[Start of Attachment]

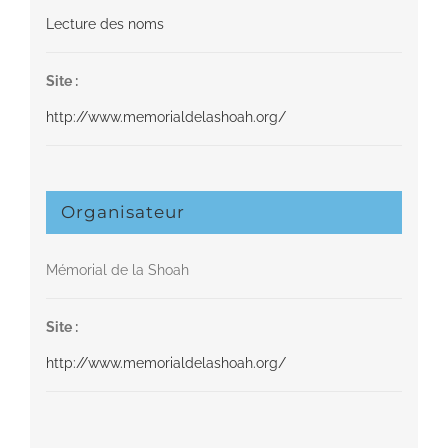
Lecture des noms
Site :
http://www.memorialdelashoah.org/
Organisateur
Mémorial de la Shoah
Site :
http://www.memorialdelashoah.org/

[End of Attachment]

Restate all the material verbatim; omit every picture.

Lecture des noms
Site :
http://www.memorialdelashoah.org/
Organisateur
Mémorial de la Shoah
Site :
http://www.memorialdelashoah.org/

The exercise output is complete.